The main problem for the Democrats is, like the Liberals, they haven't planned for their future. The sign of a party in decay is not that Lees and Stott Despoja went at each other, that sort of thing happens all the time in politics. The sign of decay is that membership dried up and the pool of new candidates has stagnated and drained away. Andrew Murray claims that their vote went up in 2001 - but there were no new Senators elected then, and had there been things may have been different now.

A party is healthy when it attracts capable candidates willing to run for office, and the Democrats are not a healthy party. The Liberals might be eating their future but all the Democrats can do is starve.

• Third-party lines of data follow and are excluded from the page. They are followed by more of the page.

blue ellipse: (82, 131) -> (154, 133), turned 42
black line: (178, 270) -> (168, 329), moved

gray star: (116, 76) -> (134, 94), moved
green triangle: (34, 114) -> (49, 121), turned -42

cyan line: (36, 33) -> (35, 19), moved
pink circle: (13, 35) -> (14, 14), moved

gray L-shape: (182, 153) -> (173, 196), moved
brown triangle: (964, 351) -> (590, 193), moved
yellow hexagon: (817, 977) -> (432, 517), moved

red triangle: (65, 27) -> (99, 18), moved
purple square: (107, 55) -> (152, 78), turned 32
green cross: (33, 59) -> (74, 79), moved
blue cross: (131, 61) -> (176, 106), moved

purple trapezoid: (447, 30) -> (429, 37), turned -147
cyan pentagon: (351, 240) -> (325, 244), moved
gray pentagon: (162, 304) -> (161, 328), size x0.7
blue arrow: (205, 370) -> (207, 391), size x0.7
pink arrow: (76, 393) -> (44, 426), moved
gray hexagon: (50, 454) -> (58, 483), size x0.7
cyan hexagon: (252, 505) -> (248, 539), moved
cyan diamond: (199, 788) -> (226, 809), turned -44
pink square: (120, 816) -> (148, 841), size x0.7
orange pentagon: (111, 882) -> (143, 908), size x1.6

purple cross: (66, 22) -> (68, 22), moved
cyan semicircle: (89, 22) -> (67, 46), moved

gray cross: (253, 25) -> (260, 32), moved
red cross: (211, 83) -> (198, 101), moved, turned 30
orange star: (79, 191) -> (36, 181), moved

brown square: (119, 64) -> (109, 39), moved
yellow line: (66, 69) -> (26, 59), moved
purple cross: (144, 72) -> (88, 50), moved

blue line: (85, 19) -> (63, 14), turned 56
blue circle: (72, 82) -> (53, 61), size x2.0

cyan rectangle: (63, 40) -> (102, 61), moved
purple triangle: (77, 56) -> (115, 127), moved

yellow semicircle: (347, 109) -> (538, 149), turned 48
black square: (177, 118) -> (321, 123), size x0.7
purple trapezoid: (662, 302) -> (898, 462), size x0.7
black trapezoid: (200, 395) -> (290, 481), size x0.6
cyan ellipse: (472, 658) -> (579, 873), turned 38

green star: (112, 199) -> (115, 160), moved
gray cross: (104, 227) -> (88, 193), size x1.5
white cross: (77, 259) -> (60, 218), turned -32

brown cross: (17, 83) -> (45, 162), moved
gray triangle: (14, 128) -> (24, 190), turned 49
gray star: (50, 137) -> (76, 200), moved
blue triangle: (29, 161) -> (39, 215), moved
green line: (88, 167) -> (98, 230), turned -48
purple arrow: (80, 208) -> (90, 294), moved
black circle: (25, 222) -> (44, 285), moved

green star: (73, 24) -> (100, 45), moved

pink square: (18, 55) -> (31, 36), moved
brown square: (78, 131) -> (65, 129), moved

Lyn Allison is a worthy contributor to Senate deliberations, but she's not a leader and nor is she a winning candidate for the Senate in Victoria. In a healthy party, she'd have been challenged by a number of wannabes and either lifted her game or succumbed. Now, all she's going to do is light all Democrats the way to dusty political death.

The Democrats have no choice but to throw everything they have behind Andrew Bartlett. With the likelihood that neither Labor nor the Coalition will have a majority in the Senate, someone needs to show what can be done through patient parliamentary busywork. Who else is going to do it? What choice do they have? Why have they worked themselves into a position where this, or extinction, really is their only choice?

The sensible middle ground of politics has been occupied by Kevin Rudd, who looks exactly like the sort of person the Democrats would have put up as a candidate ten years ago. In the next term of government people are going to vote Labor in the hope of securing that ground. The Liberals have abandoned it and their moderates are too weak to slip the leash and seize it for themselves. In the term after next, people will realise that the sensible middle has gone missing - what then? Will there even be an Australian Democrats organisation by then, or will the image of the party be dominated by ridiculous old hippies like this?

The image of the Fielding First Senator tooling around calls to mind that Christmas carol parody of "One on a scooter, blowing his hooter/Smoking a rubber cigar". Stop laughing, that guy is in a far stronger political position than the Democrats.

21 September 2007

Is the media to blame?



This is a question most often found in the mainstream media. Its very presence is designed to testify to their openness, when it just indicates self-absorption. It is always answered in the negative because no journalist will drink with any other journalist who answers it any other way.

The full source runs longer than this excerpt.